Лицо ее было закутано платком, одни глаза горели в темноте.
— Что закуталась? — спросил Медведев.
Она с досадой двинула плечом.
— Тять побил...
Он хотел расспросить, утешить, но понял, что не надо.
— Я должен ехать, Настя.
Она молча кивнула.
— Ну, не поминай лихом. — Он протянул ей руку.
Настя не приняла. Со страстной, гордой силой задыхаясь сказала:
— Иди! Кто ты мне?..
На мгновенье показалось, все замерло, все застыло в ночи: и конь у стога, и люди на дороге, и черное небо над головой. И ветер, дувший с Кубани, вдруг разом спал — точно кто-то задержал последний вздох.
— Медведев! Скоро, что ли? — раздался с дороги нетерпеливый окрик Вольского.

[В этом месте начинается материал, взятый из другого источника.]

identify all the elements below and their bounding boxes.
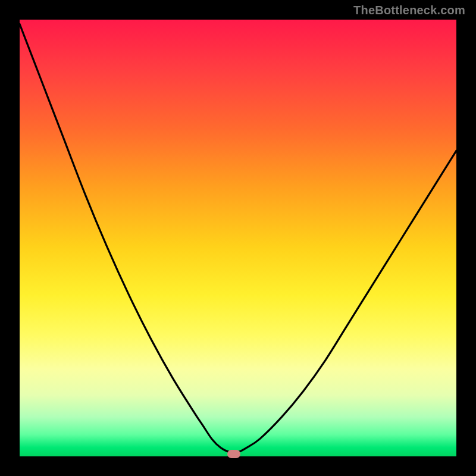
- plot-area: [20, 20, 456, 456]
- bottleneck-curve: [20, 20, 456, 456]
- watermark-text: TheBottleneck.com: [353, 4, 465, 17]
- chart-frame: TheBottleneck.com: [0, 0, 476, 476]
- optimal-marker: [227, 450, 240, 458]
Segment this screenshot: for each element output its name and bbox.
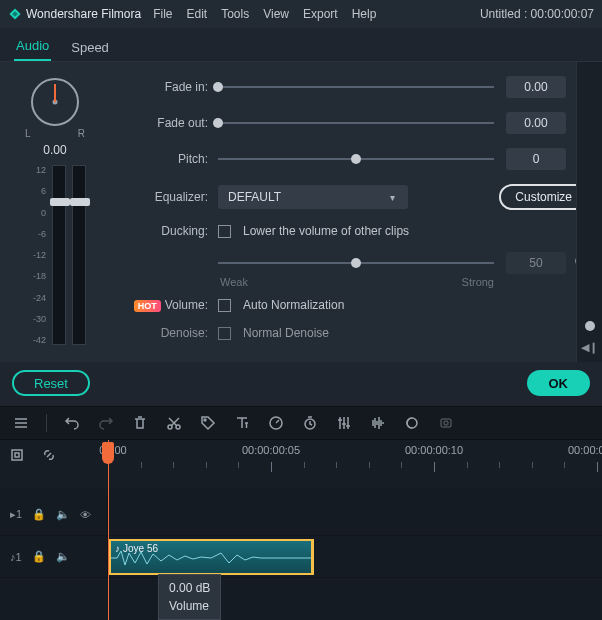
fade-in-slider[interactable] — [218, 80, 494, 94]
delete-icon[interactable] — [131, 414, 149, 432]
menu-bar: File Edit Tools View Export Help — [153, 7, 376, 21]
svg-rect-8 — [441, 419, 451, 427]
time-label: 00:00:00:10 — [405, 444, 463, 456]
app-logo: Wondershare Filmora — [8, 7, 141, 21]
hot-badge: HOT — [134, 300, 161, 312]
auto-normalization-checkbox[interactable] — [218, 299, 231, 312]
redo-icon[interactable] — [97, 414, 115, 432]
denoise-label: Denoise: — [130, 326, 208, 340]
ducking-label: Ducking: — [130, 224, 208, 238]
marker-icon[interactable] — [8, 446, 26, 464]
eye-icon[interactable]: 👁 — [80, 509, 91, 521]
denoise-checkbox-label: Normal Denoise — [243, 326, 329, 340]
meter-tick: -12 — [24, 250, 46, 260]
app-name: Wondershare Filmora — [26, 7, 141, 21]
fade-in-label: Fade in: — [130, 80, 208, 94]
menu-tools[interactable]: Tools — [221, 7, 249, 21]
mute-icon[interactable]: ◀❙ — [581, 341, 598, 354]
volume-tooltip: 0.00 dB Volume — [158, 574, 221, 620]
right-strip: ◀❙ — [576, 62, 602, 362]
pan-l: L — [25, 128, 31, 139]
ducking-value: 50 — [506, 252, 566, 274]
svg-point-4 — [204, 419, 206, 421]
meter-tick: 0 — [24, 208, 46, 218]
tooltip-label: Volume — [169, 597, 210, 615]
record-dot-icon[interactable] — [585, 321, 595, 331]
svg-rect-11 — [15, 453, 19, 457]
customize-button[interactable]: Customize — [499, 184, 588, 210]
pan-column: LR 0.00 12 6 0 -6 -12 -18 -24 -30 -42 — [0, 62, 110, 362]
pitch-value[interactable]: 0 — [506, 148, 566, 170]
fade-out-label: Fade out: — [130, 116, 208, 130]
strong-label: Strong — [462, 276, 494, 288]
duration-icon[interactable] — [301, 414, 319, 432]
mute-icon[interactable]: 🔈 — [56, 550, 70, 563]
menu-icon[interactable] — [12, 414, 30, 432]
meter-tick: 6 — [24, 186, 46, 196]
audio-controls: Fade in: 0.00 s Fade out: 0.00 s Pitch: … — [110, 62, 602, 362]
timeline-ruler: 00:00 00:00:00:05 00:00:00:10 00:00:00:1… — [0, 440, 602, 488]
pan-value: 0.00 — [43, 143, 66, 157]
fade-out-slider[interactable] — [218, 116, 494, 130]
ok-button[interactable]: OK — [527, 370, 591, 396]
lock-icon[interactable]: 🔒 — [32, 550, 46, 563]
menu-export[interactable]: Export — [303, 7, 338, 21]
ducking-slider[interactable] — [218, 256, 494, 270]
menu-help[interactable]: Help — [352, 7, 377, 21]
speed-icon[interactable] — [267, 414, 285, 432]
pitch-slider[interactable] — [218, 152, 494, 166]
record-icon[interactable] — [437, 414, 455, 432]
tab-audio[interactable]: Audio — [14, 30, 51, 61]
level-meter: 12 6 0 -6 -12 -18 -24 -30 -42 — [24, 165, 86, 345]
auto-normalization-label: Auto Normalization — [243, 298, 344, 312]
playhead[interactable] — [108, 440, 109, 620]
menu-view[interactable]: View — [263, 7, 289, 21]
audio-track-body[interactable]: ♪Joye 56 0.00 dB Volume — [108, 536, 602, 577]
reset-button[interactable]: Reset — [12, 370, 90, 396]
svg-rect-10 — [12, 450, 22, 460]
tag-icon[interactable] — [199, 414, 217, 432]
tab-speed[interactable]: Speed — [69, 32, 111, 61]
color-icon[interactable] — [403, 414, 421, 432]
audio-track: ♪1 🔒 🔈 ♪Joye 56 0.00 dB Volume — [0, 536, 602, 578]
time-label: 00:00:00:15 — [568, 444, 602, 456]
ruler-track[interactable]: 00:00 00:00:00:05 00:00:00:10 00:00:00:1… — [108, 440, 602, 488]
meter-ticks: 12 6 0 -6 -12 -18 -24 -30 -42 — [24, 165, 46, 345]
audio-panel: LR 0.00 12 6 0 -6 -12 -18 -24 -30 -42 Fa… — [0, 62, 602, 362]
undo-icon[interactable] — [63, 414, 81, 432]
audio-icon[interactable] — [369, 414, 387, 432]
volume-label: Volume: — [165, 298, 208, 312]
pan-dial[interactable] — [31, 78, 79, 126]
meter-tick: -18 — [24, 271, 46, 281]
menu-edit[interactable]: Edit — [187, 7, 208, 21]
weak-label: Weak — [220, 276, 248, 288]
fade-in-value[interactable]: 0.00 — [506, 76, 566, 98]
audio-clip[interactable]: ♪Joye 56 — [108, 539, 314, 575]
link-icon[interactable] — [40, 446, 58, 464]
meter-tick: -6 — [24, 229, 46, 239]
pan-r: R — [78, 128, 85, 139]
lock-icon[interactable]: 🔒 — [32, 508, 46, 521]
text-icon[interactable] — [233, 414, 251, 432]
volume-fader[interactable] — [72, 165, 86, 345]
fade-out-value[interactable]: 0.00 — [506, 112, 566, 134]
mute-icon[interactable]: 🔈 — [56, 508, 70, 521]
pitch-label: Pitch: — [130, 152, 208, 166]
panel-buttons: Reset OK — [0, 362, 602, 406]
equalizer-label: Equalizer: — [130, 190, 208, 204]
title-bar: Wondershare Filmora File Edit Tools View… — [0, 0, 602, 28]
volume-fader[interactable] — [52, 165, 66, 345]
project-title: Untitled : 00:00:00:07 — [480, 7, 594, 21]
tab-bar: Audio Speed — [0, 28, 602, 62]
adjust-icon[interactable] — [335, 414, 353, 432]
meter-tick: 12 — [24, 165, 46, 175]
timeline-toolbar — [0, 406, 602, 440]
denoise-checkbox[interactable] — [218, 327, 231, 340]
ducking-checkbox-label: Lower the volume of other clips — [243, 224, 409, 238]
menu-file[interactable]: File — [153, 7, 172, 21]
meter-tick: -24 — [24, 293, 46, 303]
cut-icon[interactable] — [165, 414, 183, 432]
equalizer-select[interactable]: DEFAULT — [218, 185, 408, 209]
video-track: ▸1 🔒 🔈 👁 — [0, 494, 602, 536]
ducking-checkbox[interactable] — [218, 225, 231, 238]
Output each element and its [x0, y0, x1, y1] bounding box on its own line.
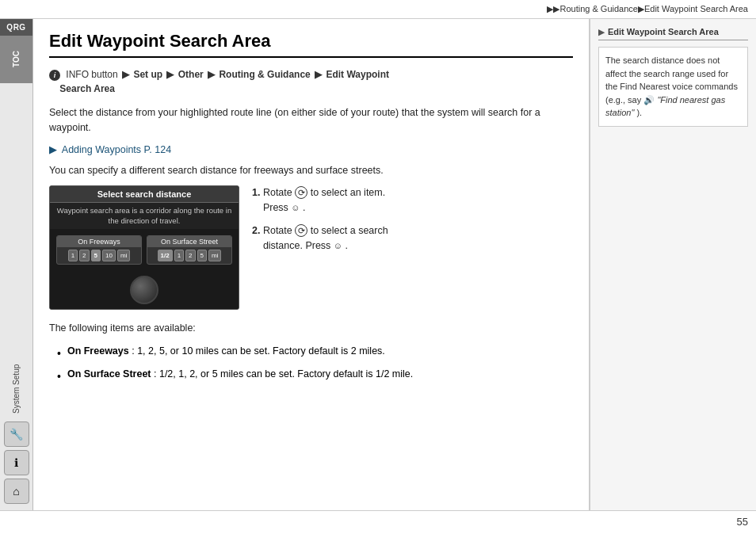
opt-1mi[interactable]: 1 — [68, 250, 78, 261]
bullet-dot-1: • — [57, 345, 61, 362]
bullet-item-freeways: • On Freeways : 1, 2, 5, or 10 miles can… — [57, 344, 573, 362]
breadcrumb-routing: Routing & Guidance — [219, 69, 313, 80]
step-1-text: Rotate — [263, 187, 295, 198]
image-steps-row: Select search distance Waypoint search a… — [49, 185, 573, 310]
opt-5mi-ss[interactable]: 5 — [197, 250, 207, 261]
home-icon[interactable]: ⌂ — [4, 479, 29, 504]
rotate-icon-2: ⟳ — [295, 224, 307, 237]
surface-street-label: On Surface Street — [147, 236, 231, 247]
wrench-icon[interactable]: 🔧 — [4, 421, 29, 447]
adding-waypoints-link[interactable]: Adding Waypoints P. 124 — [62, 144, 171, 155]
breadcrumb-setup: Set up — [133, 69, 165, 80]
left-sidebar: QRG TOC System Setup 🔧 ℹ ⌂ — [0, 19, 33, 510]
sidebar-item-toc[interactable]: TOC — [0, 36, 32, 83]
bottom-bar: 55 — [0, 510, 756, 534]
right-sidebar: ▶ Edit Waypoint Search Area The search d… — [590, 19, 756, 510]
bullet-list: • On Freeways : 1, 2, 5, or 10 miles can… — [57, 344, 573, 385]
right-sidebar-box-end: ). — [636, 108, 642, 117]
right-sidebar-info-box: The search distance does not affect the … — [598, 47, 748, 127]
press-icon-1: ☺ — [291, 201, 300, 215]
step-2-text: Rotate — [263, 225, 295, 236]
rotate-icon-1: ⟳ — [295, 186, 307, 199]
opt-half-active[interactable]: 1/2 — [158, 250, 173, 261]
opt-2mi-ss[interactable]: 2 — [185, 250, 195, 261]
bullet-text-surface: On Surface Street : 1/2, 1, 2, or 5 mile… — [67, 367, 413, 382]
info-icon[interactable]: ℹ — [4, 450, 29, 475]
opt-mi-unit: mi — [117, 250, 130, 261]
freeways-btn-group: On Freeways 1 2 5 10 mi — [56, 235, 142, 265]
bullet-text-freeways: On Freeways : 1, 2, 5, or 10 miles can b… — [67, 344, 385, 359]
opt-mi-unit-ss: mi — [208, 250, 221, 261]
bullet-item-surface: • On Surface Street : 1/2, 1, 2, or 5 mi… — [57, 367, 573, 385]
top-breadcrumb-bar: ▶▶Routing & Guidance▶Edit Waypoint Searc… — [0, 0, 756, 19]
screen-subtitle: Waypoint search area is a corridor along… — [50, 203, 239, 229]
page-title: Edit Waypoint Search Area — [49, 31, 573, 58]
opt-10mi[interactable]: 10 — [102, 250, 116, 261]
sidebar-item-qrg[interactable]: QRG — [0, 19, 32, 36]
screen-image: Select search distance Waypoint search a… — [49, 185, 239, 310]
press-icon-2: ☺ — [334, 239, 342, 253]
breadcrumb-other: Other — [178, 69, 206, 80]
steps-list: 1. Rotate ⟳ to select an item. Press ☺ .… — [252, 185, 573, 261]
main-content: Edit Waypoint Search Area i INFO button … — [33, 19, 590, 510]
surface-street-btn-group: On Surface Street 1/2 1 2 5 mi — [147, 235, 232, 265]
freeways-options: 1 2 5 10 mi — [57, 247, 141, 264]
breadcrumb-info-button: INFO button — [66, 69, 120, 80]
following-items-label: The following items are available: — [49, 321, 573, 336]
separator-text: You can specify a different search dista… — [49, 163, 573, 178]
body-paragraph1: Select the distance from your highlighte… — [49, 105, 573, 135]
link-arrow-icon: ▶ — [49, 144, 57, 155]
bullet-dot-2: • — [57, 368, 61, 385]
screen-title: Select search distance — [50, 186, 239, 203]
info-button-icon: i — [49, 70, 60, 81]
screen-buttons-row: On Freeways 1 2 5 10 mi On Surface Stree… — [50, 229, 239, 271]
surface-desc: : 1/2, 1, 2, or 5 miles can be set. Fact… — [154, 368, 413, 380]
step-2: 2. Rotate ⟳ to select a search distance.… — [252, 223, 573, 254]
opt-1mi-ss[interactable]: 1 — [174, 250, 184, 261]
right-sidebar-title: ▶ Edit Waypoint Search Area — [598, 27, 748, 40]
right-sidebar-title-text: Edit Waypoint Search Area — [608, 27, 719, 36]
step-1-num: 1. — [252, 187, 260, 198]
surface-street-options: 1/2 1 2 5 mi — [147, 247, 231, 264]
surface-bold-label: On Surface Street — [67, 368, 151, 380]
freeways-desc: : 1, 2, 5, or 10 miles can be set. Facto… — [132, 345, 385, 357]
sidebar-system-setup-label: System Setup — [12, 83, 21, 421]
breadcrumb-nav: i INFO button ▶ Set up ▶ Other ▶ Routing… — [49, 67, 573, 96]
freeways-bold-label: On Freeways — [67, 345, 129, 357]
sidebar-bottom-icons: 🔧 ℹ ⌂ — [4, 421, 29, 510]
opt-5mi-active[interactable]: 5 — [91, 250, 101, 261]
step-2-num: 2. — [252, 225, 260, 236]
screen-knob[interactable] — [130, 276, 158, 304]
step-1: 1. Rotate ⟳ to select an item. Press ☺ . — [252, 185, 573, 216]
adding-waypoints-row: ▶ Adding Waypoints P. 124 — [49, 143, 573, 155]
screen-knob-area — [50, 271, 239, 309]
breadcrumb: ▶▶Routing & Guidance▶Edit Waypoint Searc… — [547, 4, 748, 14]
right-sidebar-arrow-icon: ▶ — [598, 28, 605, 36]
speaker-icon: 🔊 — [643, 95, 657, 105]
opt-2mi[interactable]: 2 — [79, 250, 89, 261]
page-number: 55 — [737, 516, 748, 528]
freeways-label: On Freeways — [57, 236, 141, 247]
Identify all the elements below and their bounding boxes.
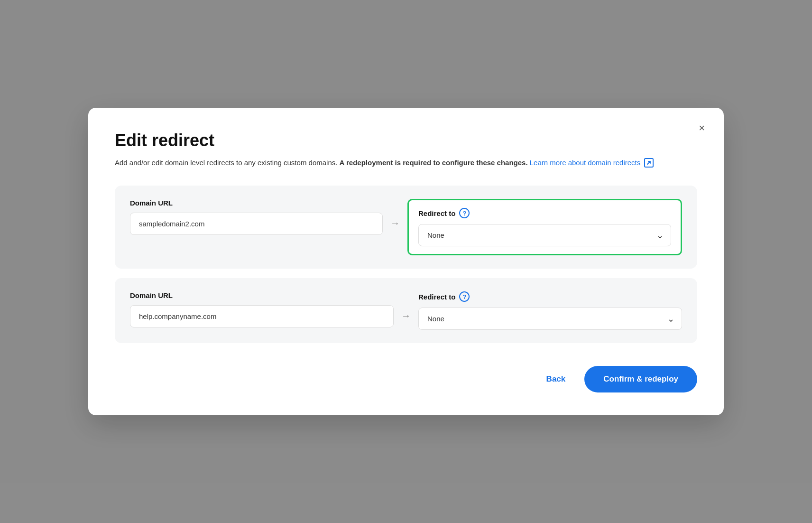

Медведев поклонился ей, повернулся и пошел.
— Простился? Ну и силен ты! — с завистливым восхищением сказал Вольский, подвигаясь в повозке, чтобы дать ему место.
Медведев, не желая отвечать, опрокинулся навзничь в сено.
С того дня, как Гурова высадили с моторки на Тендровской косе под Херсоном, он успел создать из бывших белогвардейцев обширную организацию на Херсонщине и на Кубани. После ареста Гурова организация была полностью разгромлена.
Осенью двадцать девятого года в Харькове Медведеву вручили награду — именное боевое оружие.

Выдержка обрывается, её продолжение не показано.